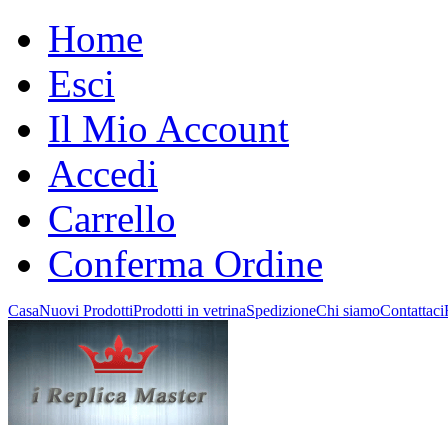
Home
Esci
Il Mio Account
Accedi
Carrello
Conferma Ordine
Casa
Nuovi Prodotti
Prodotti in vetrina
Spedizione
Chi siamo
Contattaci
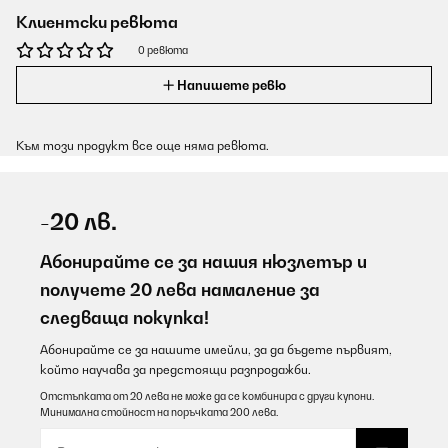
Клиентски ревюта
0 ревюта
Напишете ревю
Към този продукт все още няма ревюта.
-20 лв.
Абонирайте се за нашия нюзлетър и
получете 20 лева намаление за
следваща покупка!
Абонирайте се за нашите имейли, за да бъдете първият,
който научава за предстоящи разпродажби.
Отстъпката от 20 лева не може да се комбинира с други купони.
Минимална стойност на поръчката 200 лева.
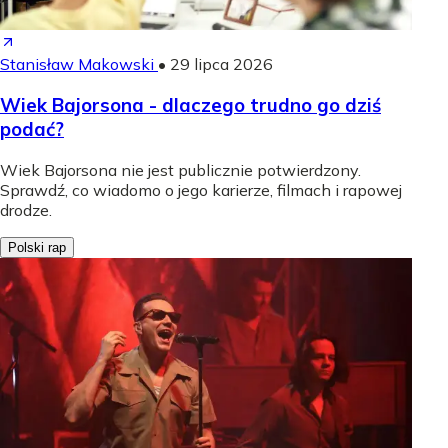
Stanisław Makowski
•
29 lipca 2026
Wiek Bajorsona - dlaczego trudno go dziś
podać?
Wiek Bajorsona nie jest publicznie potwierdzony.
Sprawdź, co wiadomo o jego karierze, filmach i rapowej
drodze.
Polski rap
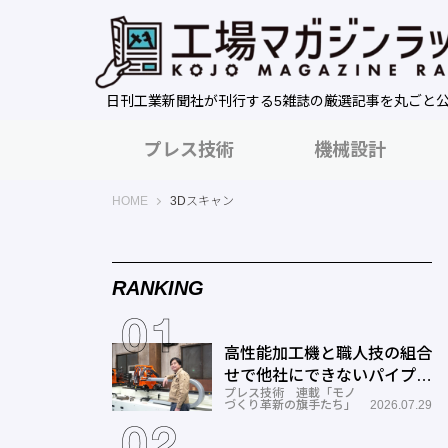
日刊工業新聞社が刊行する5雑誌の厳選記事を丸ごと
プレス技術
機械設計
工場マガジンラック｜日刊工業新聞社
HOME
3Dスキャン
RANKING
高性能加工機と職人技の組合
せで他社にできないパイプ曲
プレス技術 連載「モノ
げを実現―ミナミ技研
づくり革新の旗手たち」
2026.07.29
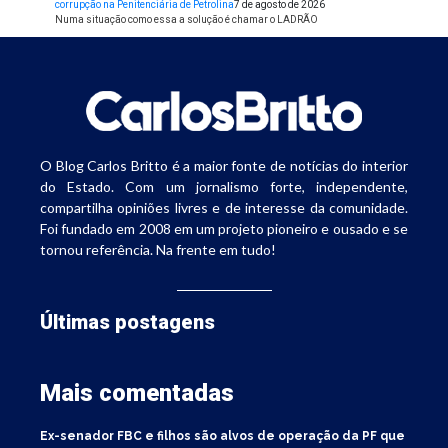
corrupção na Penitenciária de Petrolina
7 de agosto de 2026
Numa situação como essa a solução é chamar o LADRÃO
O Blog Carlos Britto é a maior fonte de notícias do interior
do Estado. Com um jornalismo forte, independente,
compartilha opiniões livres e de interesse da comunidade.
Foi fundado em 2008 em um projeto pioneiro e ousado e se
tornou referência. Na frente em tudo!
Últimas postagens
Mais comentadas
Ex-senador FBC e filhos são alvos de operação da PF que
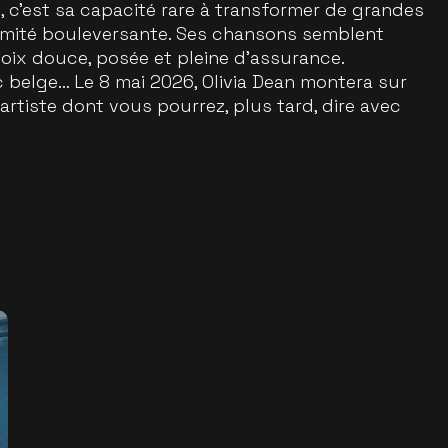
e, c’est sa capacité rare à transformer de grandes
mité bouleversante. Ses chansons semblent
voix douce, posée et pleine d’assurance.
c belge… Le 8 mai 2026, Olivia Dean montera sur
 artiste dont vous pourrez, plus tard, dire avec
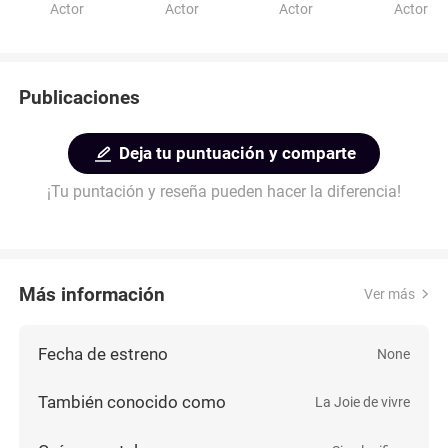
Actor
Actor
Actor
Actor
Publicaciones
Deja tu puntuación y comparte
¡Tu puntación y reseña pueden hacer la diferencia!
Más información
Ver más
Fecha de estreno
None
También conocido como
La Joie de vivre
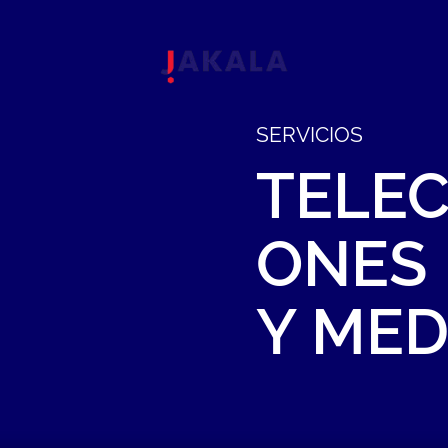
SERVICIOS
TELE
ONES
Y
MED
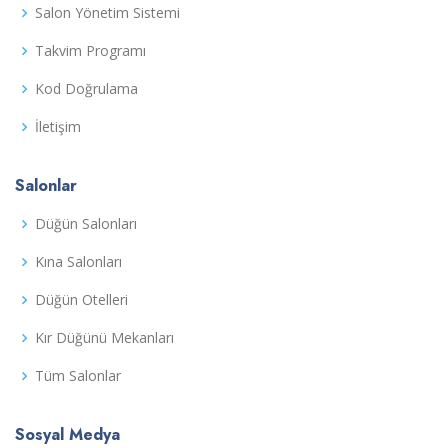
Salon Yönetim Sistemi
Takvim Programı
Kod Doğrulama
İletişim
Salonlar
Düğün Salonları
Kına Salonları
Düğün Otelleri
Kır Düğünü Mekanları
Tüm Salonlar
Sosyal Medya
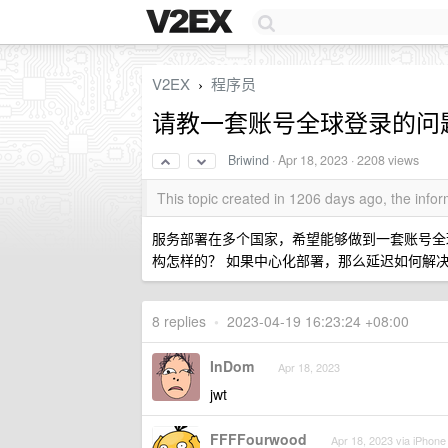
V2EX
程序员
›
请教一套账号全球登录的问
Briwind
·
Apr 18, 2023
· 2208 views
This topic created in 1206 days ago, the inf
服务部署在多个国家，希望能够做到一套账号全球
构怎样的？ 如果中心化部署，那么延迟如何解
8 replies
•
2023-04-19 16:23:24 +08:00
InDom
Apr 18, 2023
jwt
FFFFourwood
Apr 18, 2023 via iPhone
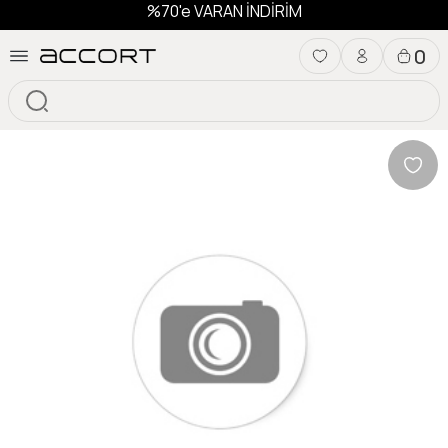
%70'e VARAN İNDİRİM
0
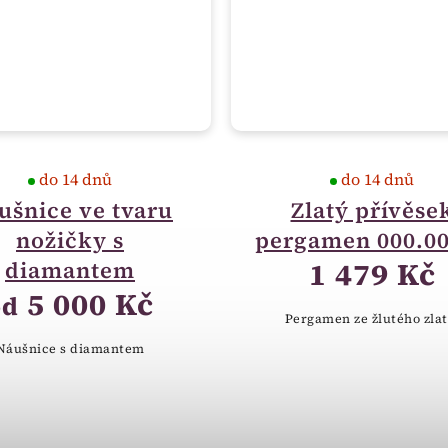
do 14 dnů
do 14 dnů
ušnice ve tvaru
Zlatý přívěse
nožičky s
pergamen 000.0
1 479 Kč
diamantem
5 000 Kč
od
Pergamen ze žlutého zlat
Náušnice s diamantem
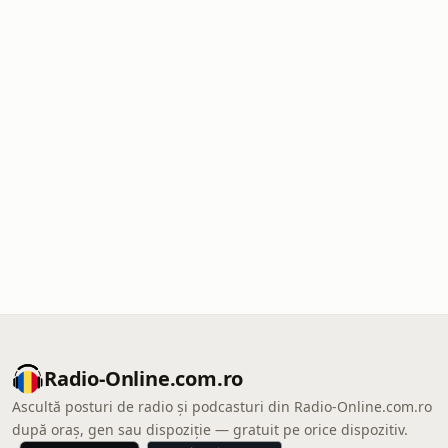
Radio-Online.com.ro
Ascultă posturi de radio și podcasturi din Radio-Online.com.ro
după oraș, gen sau dispoziție — gratuit pe orice dispozitiv.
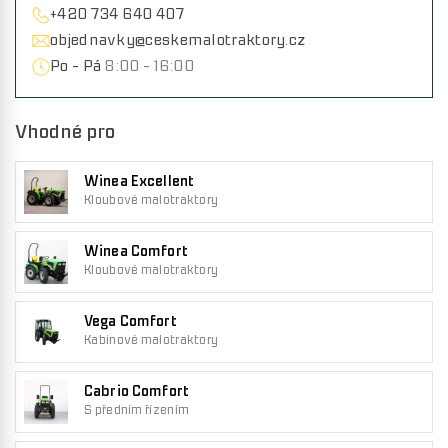
+420 734 640 407
objednavky@ceskemalotraktory.cz
Po - Pá
8:00 - 16:00
Vhodné pro
Winea Excellent
Kloubové malotraktory
Winea Comfort
Kloubové malotraktory
Vega Comfort
Kabinové malotraktory
Cabrio Comfort
S předním řízením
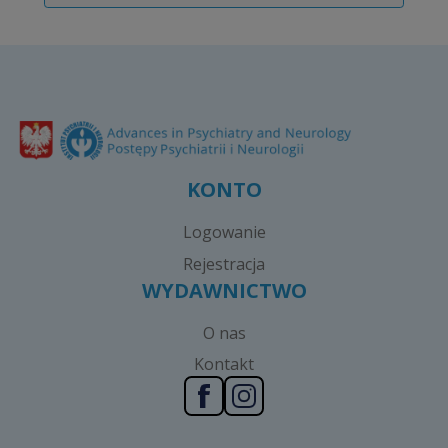
KONTO
Logowanie
Rejestracja
WYDAWNICTWO
O nas
Kontakt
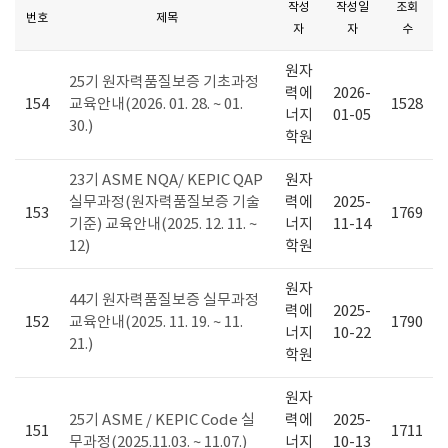
작성
작성일
조회
번호
제목
자
자
수
원자
25기 원자력품질보증 기초과정
력에
2026-
154
교육안내(2026. 01. 28. ~ 01.
1528
너지
01-05
30.)
학원
23기 ASME NQA/ KEPIC QAP
원자
실무과정(원자력품질보증 기술
력에
2025-
153
1769
기준) 교육안내(2025. 12. 11. ~
너지
11-14
12)
학원
원자
44기 원자력품질보증 실무과정
력에
2025-
152
교육안내(2025. 11. 19. ~ 11.
1790
너지
10-22
21.)
학원
원자
25기 ASME / KEPIC Code 실
력에
2025-
151
1711
무과정(2025.11.03. ~ 11.07.)
너지
10-13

■ ■ ■ ■ ■

* [Required action]: I'd like the records above given again exactly, please, without the pictures.

* [Answer area]:
Home
Esci
Il Mio Account
Accedi
Carrello
Conferma Ordine
Casa
Nuovi Prodotti
Prodotti in vetrina
Spedizione
Chi siamo
Contattaci
Клиентски ревюта
0 ревюта
Напишете ревю
Към този продукт все още няма ревюта.
-20 лв.
Абонирайте се за нашия нюзлетър и
получете 20 лева намаление за
следваща покупка!
Абонирайте се за нашите имейли, за да бъдете първият,
който научава за предстоящи разпродажби.
Отстъпката от 20 лева не може да се комбинира с други купони.
Минимална стойност на поръчката 200 лева.
Stanisław Makowski
•
29 lipca 2026
Wiek Bajorsona - dlaczego trudno go dziś
podać?
Wiek Bajorsona nie jest publicznie potwierdzony.
Sprawdź, co wiadomo o jego karierze, filmach i rapowej
drodze.
Polski rap
日刊工業新聞社が刊行する5雑誌の厳選記事を丸ごと
プレス技術
機械設計
工場マガジンラック｜日刊工業新聞社
HOME
3Dスキャン
RANKING
高性能加工機と職人技の組合
せで他社にできないパイプ曲
プレス技術 連載「モノ
げを実現―ミナミ技研
づくり革新の旗手たち」
2026.07.29
corrupção na Penitenciária de Petrolina
7 de agosto de 2026
Numa situação como essa a solução é chamar o LADRÃO
O Blog Carlos Britto é a maior fonte de notícias do interior
do Estado. Com um jornalismo forte, independente,
compartilha opiniões livres e de interesse da comunidade.
Foi fundado em 2008 em um projeto pioneiro e ousado e se
tornou referência. Na frente em tudo!
Últimas postagens
Mais comentadas
Ex-senador FBC e filhos são alvos de operação da PF que
e, c’est sa capacité rare à transformer de grandes
mité bouleversante. Ses chansons semblent
voix douce, posée et pleine d’assurance.
c belge… Le 8 mai 2026, Olivia Dean montera sur
 artiste dont vous pourrez, plus tard, dire avec
Actor
Actor
Actor
Actor
Publicaciones
Deja tu puntuación y comparte
¡Tu puntación y reseña pueden hacer la diferencia!
Más información
Ver más
Fecha de estreno
None
También conocido como
La Joie de vivre
SERVICIOS
TELE
ONES
Y
MED
Salon Yönetim Sistemi
Takvim Programı
Kod Doğrulama
İletişim
Salonlar
Düğün Salonları
Kına Salonları
Düğün Otelleri
Kır Düğünü Mekanları
Tüm Salonlar
Sosyal Medya
V2EX
程序员
›
请教一套账号全球登录的问
Briwind
·
Apr 18, 2023
· 2208 views
This topic created in 1206 days ago, the inf
服务部署在多个国家，希望能够做到一套账号全球
构怎样的？ 如果中心化部署，那么延迟如何解
8 replies
•
2023-04-19 16:23:24 +08:00
InDom
Apr 18, 2023
jwt
FFFFourwood
Apr 18, 2023 via iPhone
%70'e VARAN İNDİRİM
0
do 14 dnů
do 14 dnů
ušnice ve tvaru
Zlatý přívěse
nožičky s
pergamen 000.0
1 479 Kč
diamantem
5 000 Kč
od
Pergamen ze žlutého zlat
Náušnice s diamantem
Radio-Online.com.ro
Ascultă posturi de radio și podcasturi din Radio-Online.com.ro
după oraș, gen sau dispoziție — gratuit pe orice dispozitiv.
+420 734 640 407
objednavky@ceskemalotraktory.cz
Po - Pá
8:00 - 16:00
Vhodné pro
Winea Excellent
Kloubové malotraktory
Winea Comfort
Kloubové malotraktory
Vega Comfort
Kabinové malotraktory
Cabrio Comfort
S předním řízením
KONTO
Logowanie
Rejestracja
WYDAWNICTWO
O nas
Kontakt
작성
작성일
조회
번호
제목
자
자
수
원자
25기 원자력품질보증 기초과정
력에
2026-
154
교육안내(2026. 01. 28. ~ 01.
1528
너지
01-05
30.)
학원
23기 ASME NQA/ KEPIC QAP
원자
실무과정(원자력품질보증 기술
력에
2025-
153
1769
기준) 교육안내(2025. 12. 11. ~
너지
11-14
12)
학원
원자
44기 원자력품질보증 실무과정
력에
2025-
152
교육안내(2025. 11. 19. ~ 11.
1790
너지
10-22
21.)
학원
원자
25기 ASME / KEPIC Code 실
력에
2025-
151
1711
무과정(2025.11.03. ~ 11.07.)
너지
10-13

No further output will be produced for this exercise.